The type of racism that feeds the BNP is already there, circulating in the mainstream media and in the common sense everyday language of both white British and long-settled minorities (including Jews). It is this we have to tackle, not the presence of immigrants - just as assuming that solving the Iz-Pal conflict will magically make antisemitism disappear.

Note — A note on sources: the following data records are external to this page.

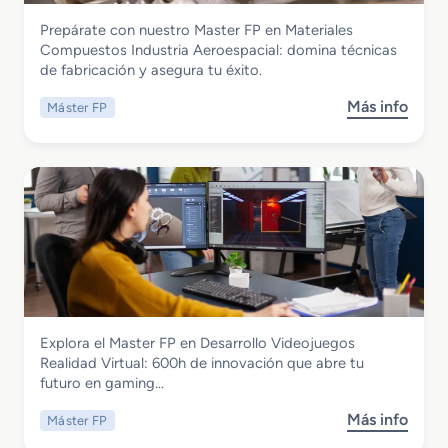
r
c
Fabricación Mecánica
Prepárate con nuestro Master FP en Materiales
F
i
Master FP en Materiales Compuestos
Compuestos Industria Aeroespacial: domina técnicas
P
ó
Industria Aeroespacial
de fabricación y asegura tu éxito.
e
n
n
d
Más info
Máster FP
s
A
e
o
u
l
b
d
M
r
i
a
e
t
n
M
o
t
a
r
e
s
i
n
t
a
i
e
E
m
r
n
i
Informática y Comunicaciones
Explora el Master FP en Desarrollo Videojuegos
F
e
e
Master FP en Desarrollo Videojuegos
Realidad Virtual: 600h de innovación que abre tu
P
r
n
Realidad Virtual
futuro en gaming…
e
g
t
n
e
o
Más info
Máster FP
s
M
t
I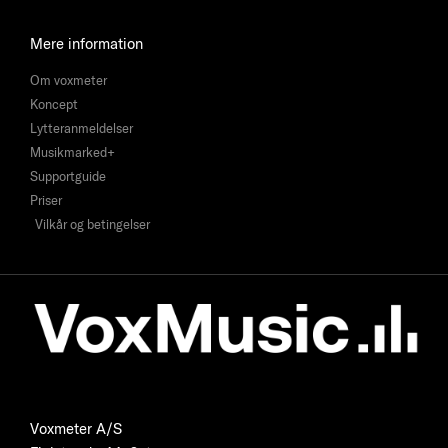
Mere information
Om voxmeter
Koncept
Lytteranmeldelser
Musikmarked+
Supportguide
Priser
Vilkår og betingelser
Voxmeter A/S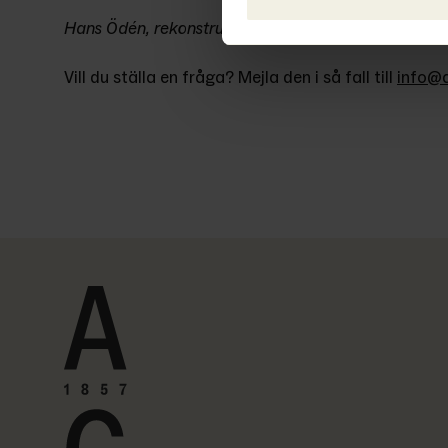
Hans Ödén, rekonstruktör och konkursförvaltare
Vill du ställa en fråga? Mejla den i så fall till 
info@a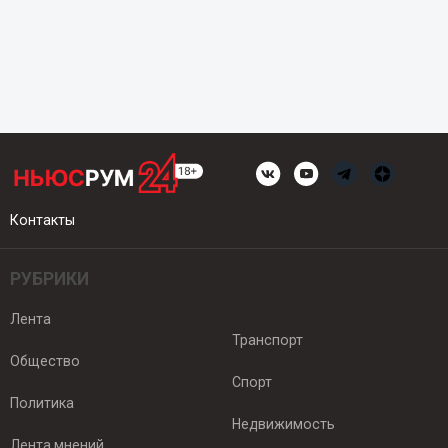
Контакты
РУБРИКИ
Лента
Транспорт
Общество
Спорт
Политика
Недвижимость
Лента мнений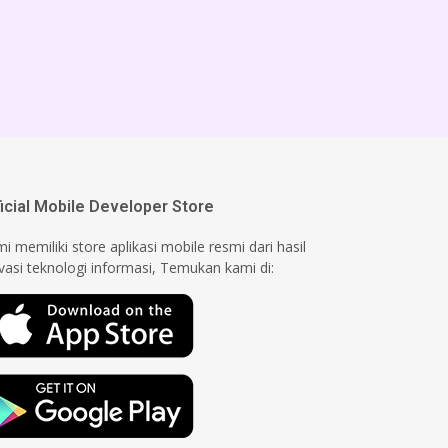
ficial Mobile Developer Store
i memiliki store aplikasi mobile resmi dari hasil
vasi teknologi informasi, Temukan kami di: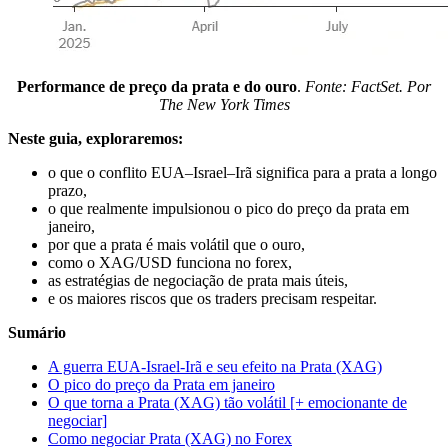
Performance de preço da prata e do ouro
.
Fonte: FactSet. Por
The New York Times
Neste guia, exploraremos:
o que o conflito EUA–Israel–Irã significa para a prata a longo
prazo,
o que realmente impulsionou o pico do preço da prata em
janeiro,
por que a prata é mais volátil que o ouro,
como o XAG/USD funciona no forex,
as estratégias de negociação de prata mais úteis,
e os maiores riscos que os traders precisam respeitar.
Sumário
A guerra EUA-Israel-Irã e seu efeito na Prata (XAG)
O pico do preço da Prata em janeiro
O que torna a Prata (XAG) tão volátil [+ emocionante de
negociar]
Como negociar Prata (XAG) no Forex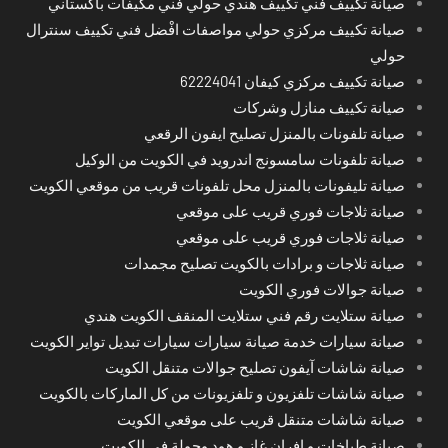
صيانة تكييف فني تكييف هندي حولي فني مكيفات باكستاني
صيانة تكييف مركزي حولي مواصفات افْضل فني تكييف سنترال
حولي
صيانة تكييف مركزي كيفان 62224041
صيانة تكييف منازل وشركات
صيانة تلفونات بالمنزل تصليح ايفون الرقعي
صيانة تلفونات سامسونج اندرويد في الكويت من الوكيل
صيانة تليفونات بالمنزل محل تلفونات قريب من موقعي الكويت
صيانة ثلاجات فوري قريب على موقعي
صيانة ثلاجات فوري قريب على موقعي
صيانة ثلاجات و برادات بالكويت تصليح مجمدات
صيانة جوالات فوري الكويت
صيانة ستلايت رقم فني ستلايت المنقف الكويت هندي
صيانة سيارات خدمة صيانة سيارات سيارات تبديل تواير الكويت
صيانة شاشات آيفون تصليح جوالات متنقل الكويت
صيانة شاشات تلفزيون و تلفزيونات من كل الماركات بالكويت
صيانة شاشات متنقل قريب على موقعي الكويت
صيانة طباخات و افران غاز و هود وجولة في الكويت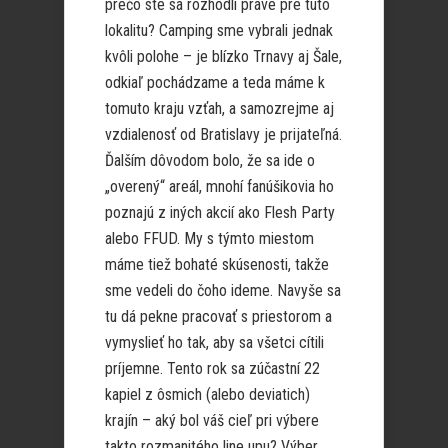
prečo ste sa rozhodli práve pre túto
lokalitu? Camping sme vybrali jednak
kvôli polohe – je blízko Trnavy aj Šale,
odkiaľ pochádzame a teda máme k
tomuto kraju vzťah, a samozrejme aj
vzdialenosť od Bratislavy je prijateľná.
Ďalším dôvodom bolo, že sa ide o
„overený“ areál, mnohí fanúšikovia ho
poznajú z iných akcií ako Flesh Party
alebo FFUD. My s týmto miestom
máme tiež bohaté skúsenosti, takže
sme vedeli do čoho ideme. Navyše sa
tu dá pekne pracovať s priestorom a
vymyslieť ho tak, aby sa všetci cítili
príjemne. Tento rok sa zúčastní 22
kapiel z ôsmich (alebo deviatich)
krajín – aký bol váš cieľ pri výbere
takto rozmanitého line upu? Výber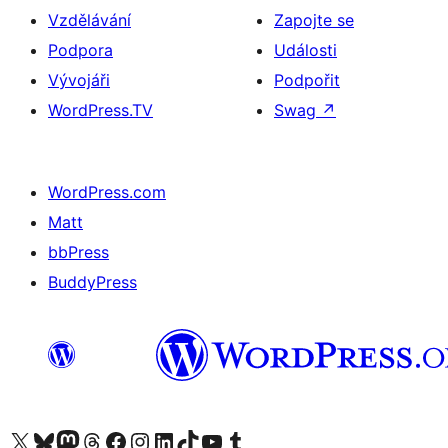
Vzdělávání
Zapojte se
Podpora
Události
Vývojáři
Podpořit
WordPress.TV
Swag
↗
WordPress.com
Matt
bbPress
BuddyPress
Navštivte náš účet na X (dříve Twitter)
Navštivte náš Bluesky účet
Navštivte náš účet Mastodon
Navštivte náš Threads účet
Navštivte naši stránku na Facebooku
Navštivte náš Instagram účet
Navštivte náš LinkedIn účet
Navštivte náš TikTok účet
Navštivte náš YouTube kanál
Navštivte náš Tumblr účet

One caveat to what I'm saying. I don't think the BNP vote is purely fueled by racism, or that all BNP voters are racism. There are other factors and motivations too, among some of them, such as disaffection from the political system, a sense of being failed by the mainstream parties and by the labour movement, a lack of radical alternatives to the mainstream parties, anti-elitism, a general alienation from politics, etc.

--

Migreli, I basically agree with all of what you say. Except maybe the final sentence. I'm not sure of the specific Hitchens statement you're referring to (although I should!) If Hitch said the Zionists, then I agree with you. But I think there is a case to be made that some Zionists have and do exploit the Holocaust in cynical ways. I wouldn't make that case, but I don't think that making it is automatically a racist argument.

--

I think both these related issues strengthen me in coming to the view that we need to dispense with talking about antisemitic or racist people, and start talking to antisemitic arguments, discourse and actions. This is a position I have expressed in comment threads here (in relation to antisemitism) and more sketchily here (in relation to the BNP).
TNC said…
Bob writes:

"There is, of course, a "spike", as the CST puts it, in antisemitic incidents every time the Iz-Pal situation flares up. There is, in this sense, a relationship. But the "cause" comes before this..."

Perhaps some folks need to remember the difference between causality and correlation. They are not the same.
2yyiam said…
Hasan is not stating that Jews cause anti-Semitism, he is arguing that Israel causes it - big difference.

Also perhaps 'cause' is the wrong word in this particular article as you point out the cause far preceeds any current 'spikes,' but I would argue that Israel contributes to anti-Semetism as highlighted by the CST.
TNC said…
"Hasan is not stating that Jews cause anti-Semitism, he is arguing that Israel causes it - big difference."

No. It really is not that big of difference. It might make a big difference to radical anti-Zionists but most Jews see through the b.s.

The sort of "anti-Zionism" common in Islamic countries is based on a long foundation of Jew hatred. It predates the formation of the modern state of Israel (20th century) or the Zionist movement (19th century).